Task description
Scan the entries line by line and return those with "exchange".

(Records from a data collection)
.....
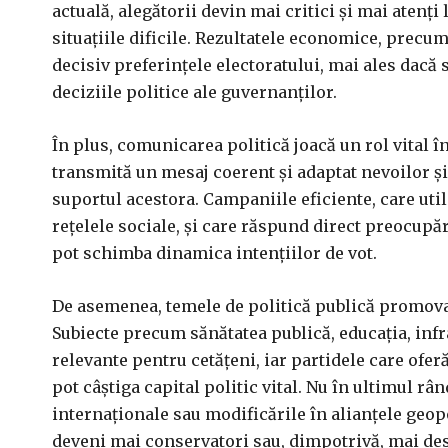
actuală, alegătorii devin mai critici și mai atenți
situațiile dificile. Rezultatele economice, precum
decisiv preferințele electoratului, mai ales dacă
deciziile politice ale guvernanților.
În plus, comunicarea politică joacă un rol vital î
transmită un mesaj coerent și adaptat nevoilor și
suportul acestora. Campaniile eficiente, care u
rețelele sociale, și care răspund direct preocupăr
pot schimba dinamica intențiilor de vot.
De asemenea, temele de politică publică promovat
Subiecte precum sănătatea publică, educația, infr
relevante pentru cetățeni, iar partidele care ofer
pot câștiga capital politic vital. Nu în ultimul râ
internaționale sau modificările în alianțele geopo
deveni mai conservatori sau, dimpotrivă, mai des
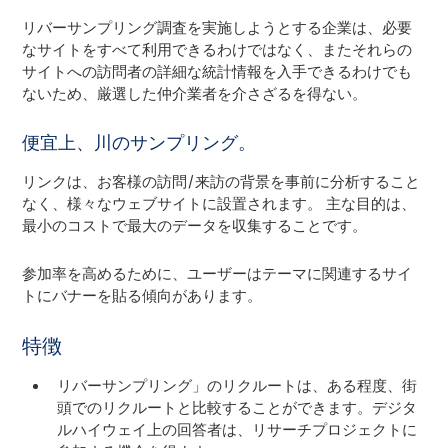
リバーサンプリング調査を実施しようとする企業は、必要
なサイトをすべて利用できるわけではなく、またそれらの
サイトへの訪問者の詳細な統計情報を入手できるわけでも
ないため、厳選した仲介業者を介さざるを得ない。
便宜上、川のサンプリング。
リンクは、お客様の訪問/来訪の背景を事前に分析すること
なく、様々なウェブサイトに設置されます。 主な目的は、
最小のコストで最大のデータを収集することです。
参加率を高めるために、ユーザーはテーマに関連するサイ
トにバナーを貼る傾向があります。
特徴
リバーサンプリング」のリクルートは、ある程度、街
頭でのリクルートと比較することができます。デジタ
ルハイウェイ上の回答者は、リサーチプロジェクトに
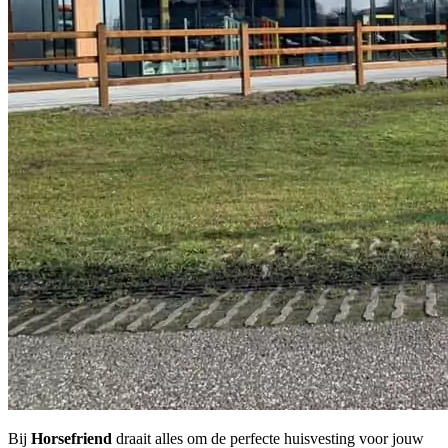
Bij
Horsefriend
draait alles om de perfecte huisvesting voor jouw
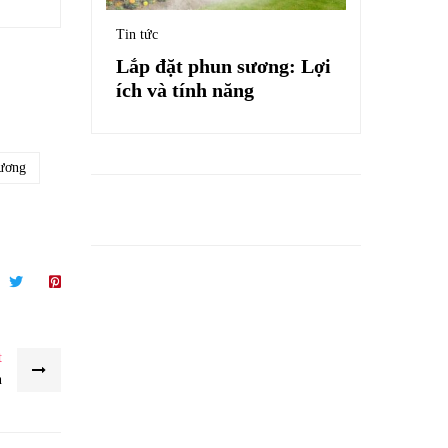
Tin tức
Lắp đặt phun sương: Lợi
ích và tính năng
sương
t
n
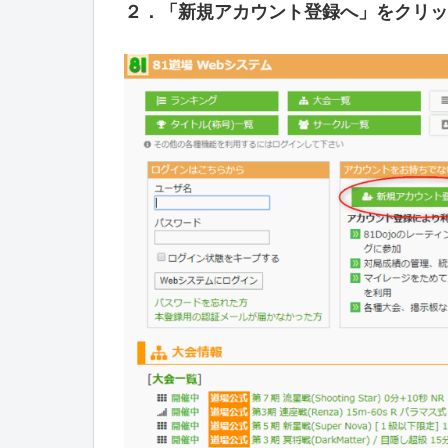
２．「新規アカウント登録へ」をクリッ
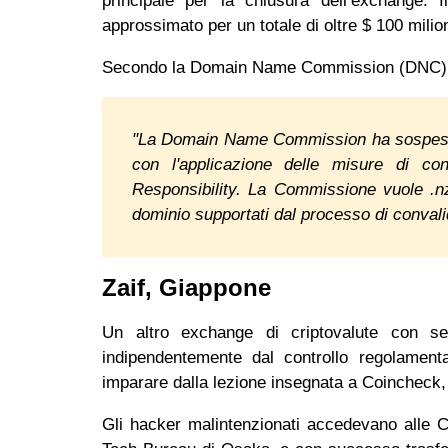
principale per la chiusura dell’exchange.
approssimato per un totale di oltre $ 100 mili
Secondo la Domain Name Commission (DNC) 
"La Domain Name Commission ha sospeso i n
con l'applicazione delle misure di co
Responsibility. La Commissione vuole .nz
dominio supportati dal processo di convalid
Zaif, Giappone
Un altro exchange di criptovalute con se
indipendentemente dal controllo regolamenta
imparare dalla lezione insegnata a Coincheck
Gli hacker malintenzionati accedevano alle C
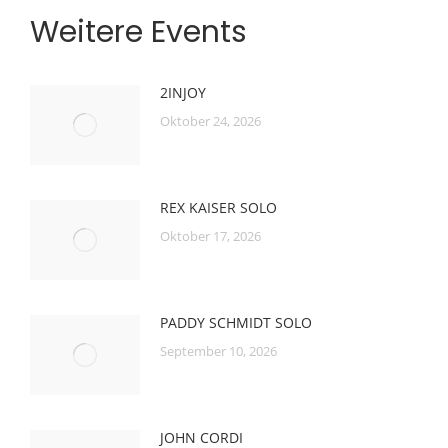
Weitere Events
2INJOY
Oktober 24, 2026
REX KAISER SOLO
Oktober 17, 2026
PADDY SCHMIDT SOLO
September 10, 2026
JOHN CORDI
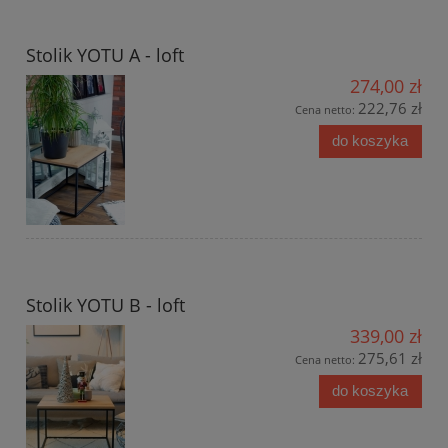
Stolik YOTU A - loft
274,00 zł
222,76 zł
Cena netto:
do koszyka
Stolik YOTU B - loft
339,00 zł
275,61 zł
Cena netto:
do koszyka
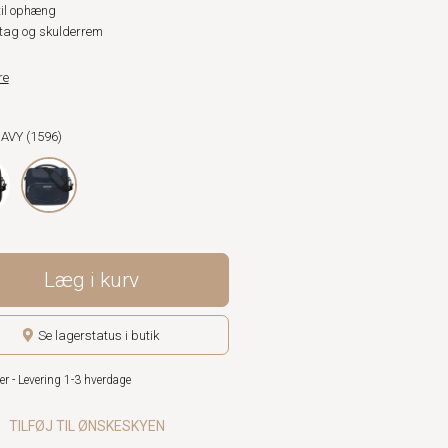
til ophæng
ag og skulderrem
re
NAVY (1596)
Læg i kurv
Se lagerstatus i butik
er - Levering 1-3 hverdage
TILFØJ TIL ØNSKESKYEN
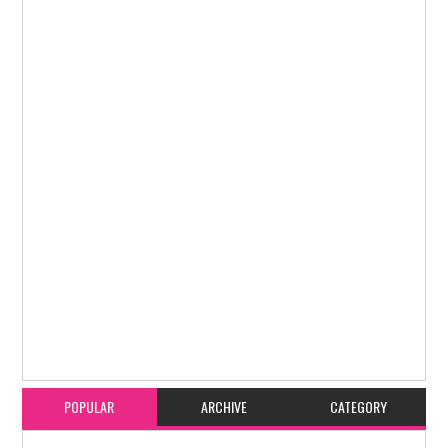
Item Reviewed:
ಚಿನ್ನದ ತೂಕ ಹೆಚ್ಚಿಸಿ ಬ್ಯಾಂಕಿಗೆ ವಂಚಿಸಲು ಯತ್ನಿಸುತ್ತಿದ್ದ ಇಬ್ಬರು ಆರೋಪಿಗಳು
ಕಡಬ ಪೊಲೀಸರ ವಶಕ್ಕೆ
Rating:
5
Reviewed By:
karavali Times
POPULAR
ARCHIVE
CATEGORY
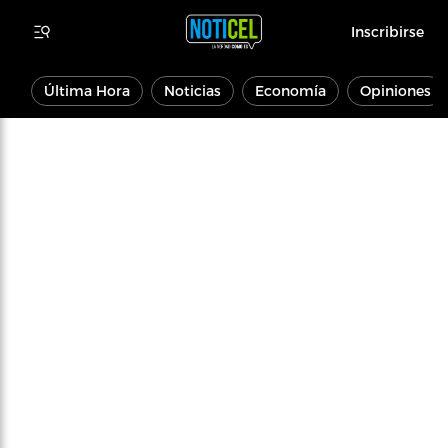
Inscribirse
Última Hora
Noticias
Economía
Opiniones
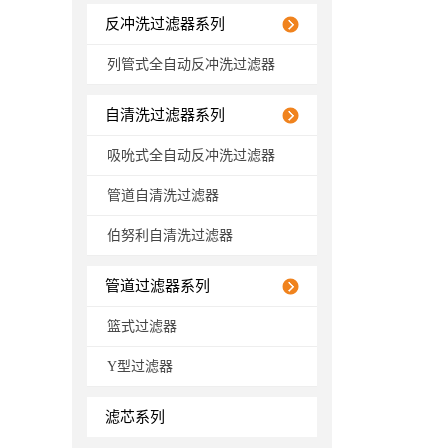
反冲洗过滤器系列
列管式全自动反冲洗过滤器
自清洗过滤器系列
吸吮式全自动反冲洗过滤器
管道自清洗过滤器
伯努利自清洗过滤器
管道过滤器系列
篮式过滤器
Y型过滤器
滤芯系列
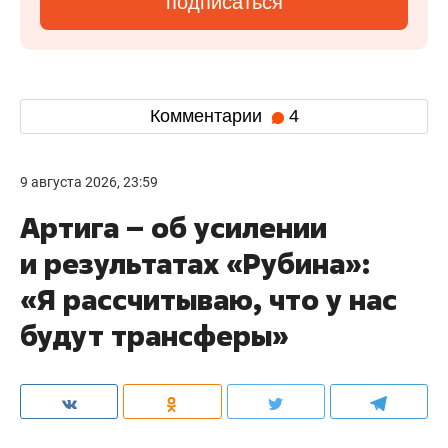
подписаться
Комментарии
4
9 августа 2026, 23:59
Артига – об усилении
и результатах «Рубина»:
«Я рассчитываю, что у нас
будут трансферы»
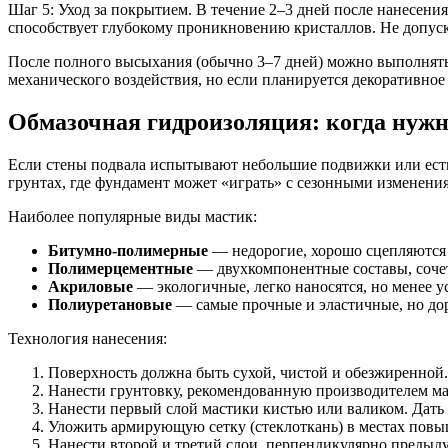
Шаг 5: Уход за покрытием. В течение 2–3 дней после нанесени
способствует глубокому проникновению кристаллов. Не допуск
После полного высыхания (обычно 3–7 дней) можно выполнять
механического воздействия, но если планируется декоративное 
Обмазочная гидроизоляция: когда нужн
Если стены подвала испытывают небольшие подвижки или есть
грунтах, где фундамент может «играть» с сезонными изменения
Наиболее популярные виды мастик:
Битумно-полимерные
— недорогие, хорошо сцепляются с
Полимерцементные
— двухкомпонентные составы, сочет
Акриловые
— экологичные, легко наносятся, но менее у
Полиуретановые
— самые прочные и эластичные, но дор
Технология нанесения:
Поверхность должна быть сухой, чистой и обезжиренной
Нанести грунтовку, рекомендованную производителем ма
Нанести первый слой мастики кистью или валиком. Дать 
Уложить армирующую сетку (стеклоткань) в местах повы
Нанести второй и третий слои, перпендикулярно предыду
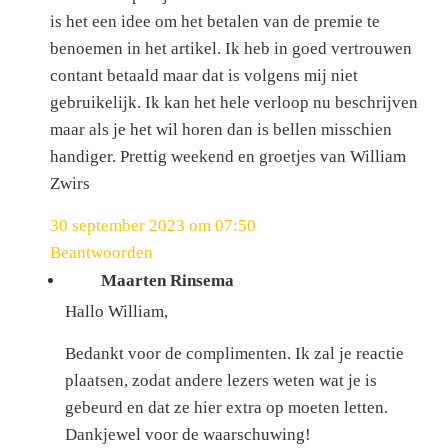
is het een idee om het betalen van de premie te
benoemen in het artikel. Ik heb in goed vertrouwen
contant betaald maar dat is volgens mij niet
gebruikelijk. Ik kan het hele verloop nu beschrijven
maar als je het wil horen dan is bellen misschien
handiger. Prettig weekend en groetjes van William
Zwirs
30 september 2023 om 07:50
Beantwoorden
Maarten Rinsema
Hallo William,
Bedankt voor de complimenten. Ik zal je reactie
plaatsen, zodat andere lezers weten wat je is
gebeurd en dat ze hier extra op moeten letten.
Dankjewel voor de waarschuwing!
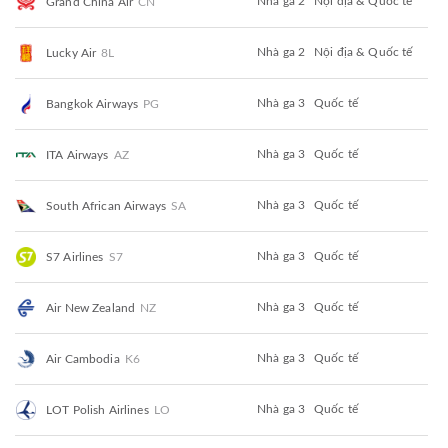
Nhà ga 2
Nội địa & Quốc tế
Grand China Air
CN
Nhà ga 2
Nội địa & Quốc tế
Lucky Air
8L
Nhà ga 3
Quốc tế
Bangkok Airways
PG
Nhà ga 3
Quốc tế
ITA Airways
AZ
Nhà ga 3
Quốc tế
South African Airways
SA
Nhà ga 3
Quốc tế
S7 Airlines
S7
Nhà ga 3
Quốc tế
Air New Zealand
NZ
Nhà ga 3
Quốc tế
Air Cambodia
K6
Nhà ga 3
Quốc tế
LOT Polish Airlines
LO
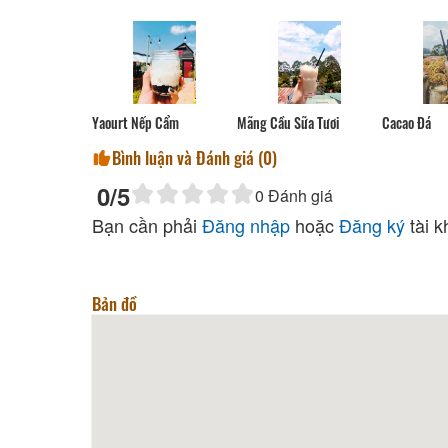
Yaourt Nếp Cẩm
Mãng Cầu Sữa Tươi
Cacao Đá
Bình luận và Đánh giá (
0
)
0
/5
0
Đánh giá
Bạn cần phải
Đăng nhập
hoặc
Đăng ký
tài k
Bản đồ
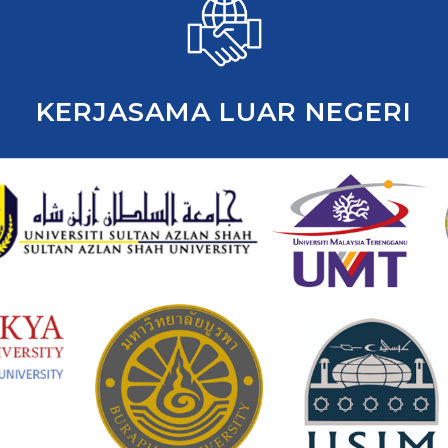
KERJASAMA LUAR NEGERI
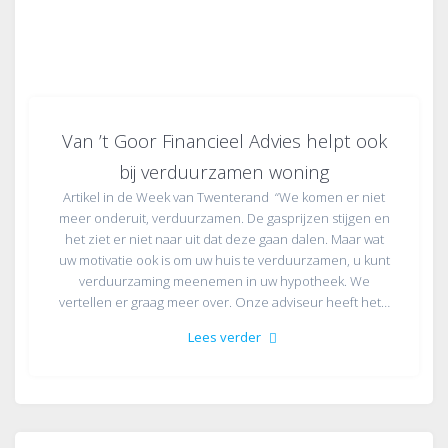
Van ’t Goor Financieel Advies helpt ook
bij verduurzamen woning
Artikel in de Week van Twenterand “We komen er niet
meer onderuit, verduurzamen. De gasprijzen stijgen en
het ziet er niet naar uit dat deze gaan dalen. Maar wat
uw motivatie ook is om uw huis te verduurzamen, u kunt
verduurzaming meenemen in uw hypotheek. We
vertellen er graag meer over. Onze adviseur heeft het…
Lees verder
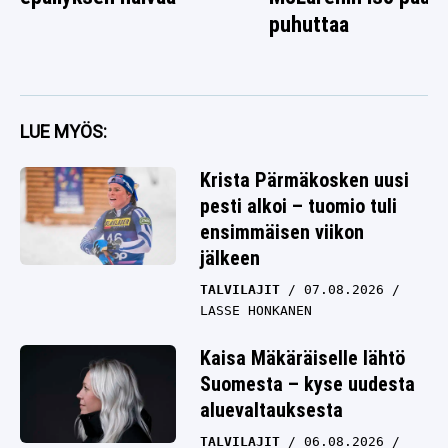
puhuttaa
LUE MYÖS:
Krista Pärmäkosken uusi
pesti alkoi – tuomio tuli
ensimmäisen viikon
jälkeen
TALVILAJIT
07.08.2026
LASSE HONKANEN
Kaisa Mäkäräiselle lähtö
Suomesta – kyse uudesta
aluevaltauksesta
TALVILAJIT
06.08.2026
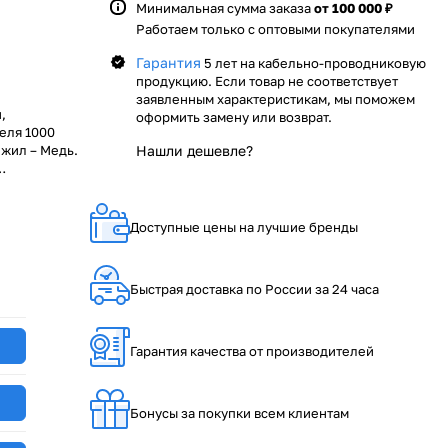
Минимальная сумма заказа
от 100 000 ₽
Работаем только с оптовыми покупателями
Гарантия
5 лет на кабельно-проводниковую
продукцию. Если товар не соответствует
заявленным характеристикам, мы поможем
,
оформить замену или возврат.
еля 1000
 жил – Медь.
Нашли дешевле?
ерждается
ьный дилер
ителями
Доступные цены на лучшие бренды
ся
антируем
тории нашей
Быстрая доставка по России за 24 часа
нными
Гарантия качества от производителей
Бонусы за покупки всем клиентам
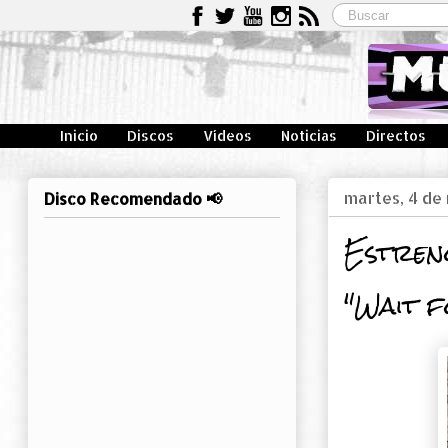
Inicio
Discos
Vídeos
Noticias
Directos
martes, 4 de
Disco Recomendado 📢
Estreno
"Wait f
.....
Answer to this exercise
principale per la chiusura dell’exchange.
Un altro exchange di criptovalute con se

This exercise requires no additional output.